| Two years ago I bought my first pair of barefoot shoes (no elevated heel, thin and ultra flexibel sole) after listening to an episode of TED Radio Hour, where they featured the talk “Born To Run” and started reading more about the whole idea. I started to learn how to walk forefoot strike and did a running course for how to run forefoot strike properly. This was the start of going down a never ending rabbit hole.
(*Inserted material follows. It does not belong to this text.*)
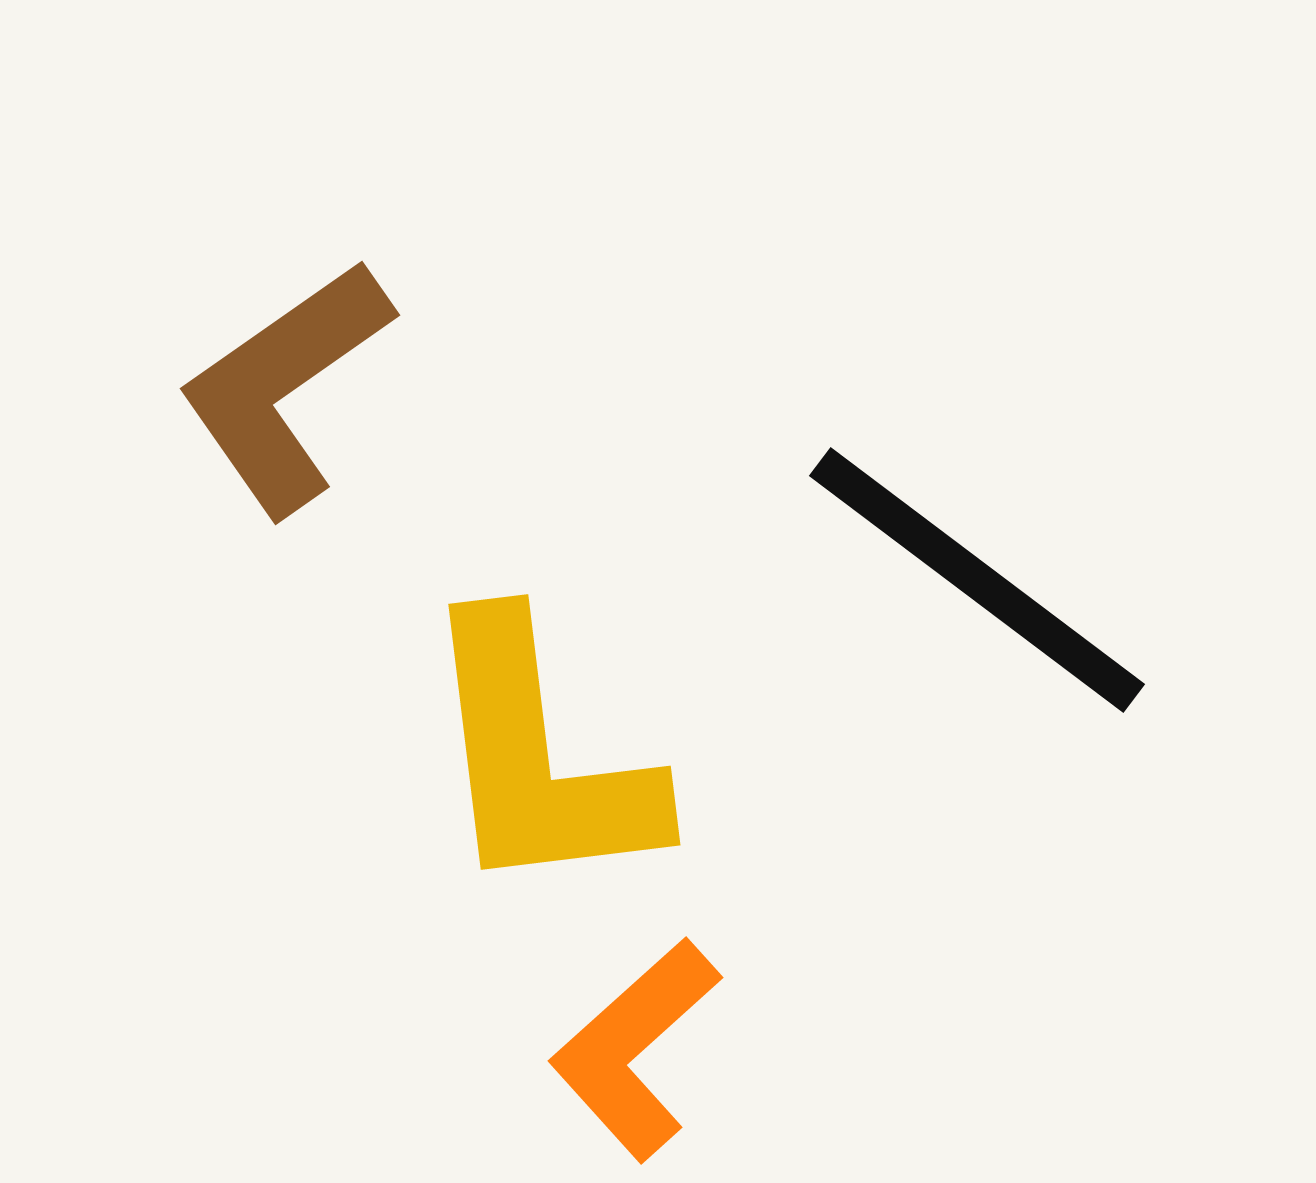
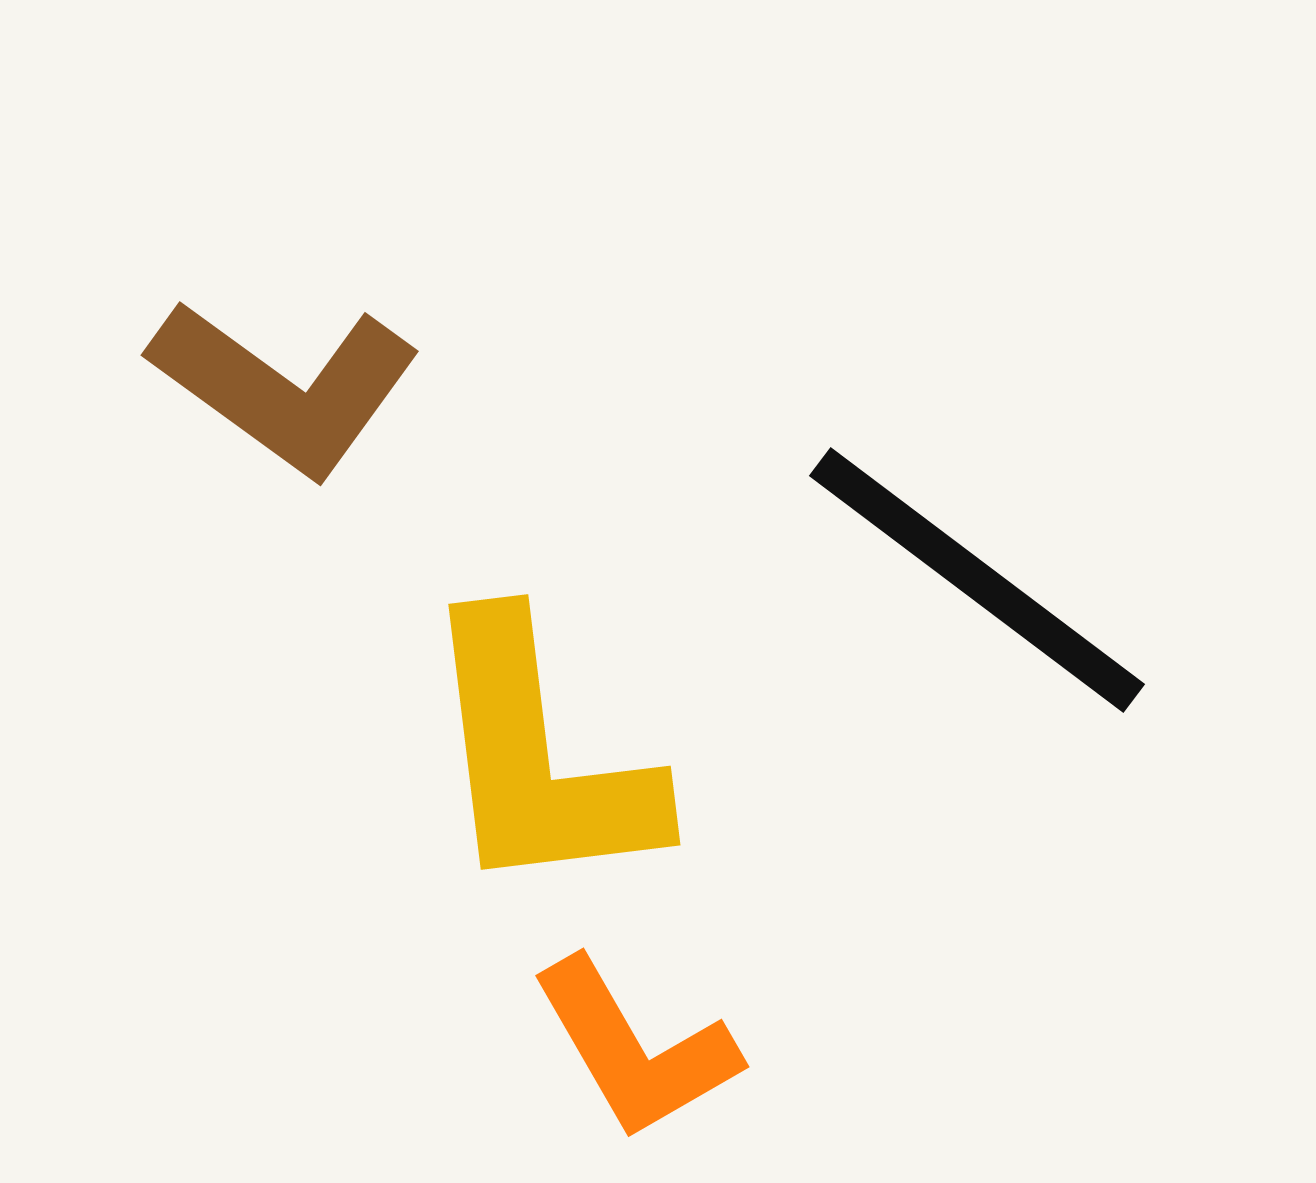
brown L-shape: rotated 109 degrees counterclockwise
orange L-shape: rotated 78 degrees counterclockwise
Some of the things I learned during the past two years: * Learning a new walking technique is super hard, it takes at least months, if not even years. * Wearing barefoot shoes and walking forefoot strike seemed to significantly decrease my lower back pain (although I’m not a 100% certain if there is a correlation, I just know that my back pain decreased a few months after switching to barefoot shoes) * Got rid of my neck pain completely (I’m extremely certain that there is a correlation here, because my posture changed, more on that in a later point) * I realized that my leg muscles (especially hamstrings and calves) are extremely tight and possibly also shortened. In the beginning I had trouble to get my heel to the ground without feeling tension in the calves. * Just because I adapted my style of walking, my posture increased significantly. I walk and stand way more upright than before (I compared recent pictures to older pictures) * Significantly decreases the number of migraine attacks. I’m also quite sure this is because of the forefoot strike (although not 100% certain) since heel strike puts a lot of pressure in the neck and head. You can easily Test or experience this Stress on the neck and head yourself if you stick your fingers in your ears and walk barefoot with heel strike over firm ground. You should “hear” it. For me it works best when I put in noise cancelling over ear headphones and walk heel strike (no music, just the noise canceling effect). Of course all of this is highly subjective and many/all things I described may not correlate at all. This is just my personal experience. |
In addition, another benefit of running with a forefoot strike is to keep momentum while leaning forward and avoid jarring pressure going up your leg on each strike as you run. For example, if I try to land on my heel when running barefoot it physically does not feel right and when I do it the collision hurts. But walking barefoot and landing on the heel feels completely natural and pain-free - the step is very light and the contact point is maybe slight-heel-bias-to-midfoot, nothing like slamming a heel into the ground while running. When walking you do not create as much pressure through your heel unless you really stomp down on it for some reason.
We have some research showing potential benefits of running on your forefoot - does any such research exist for walking as well?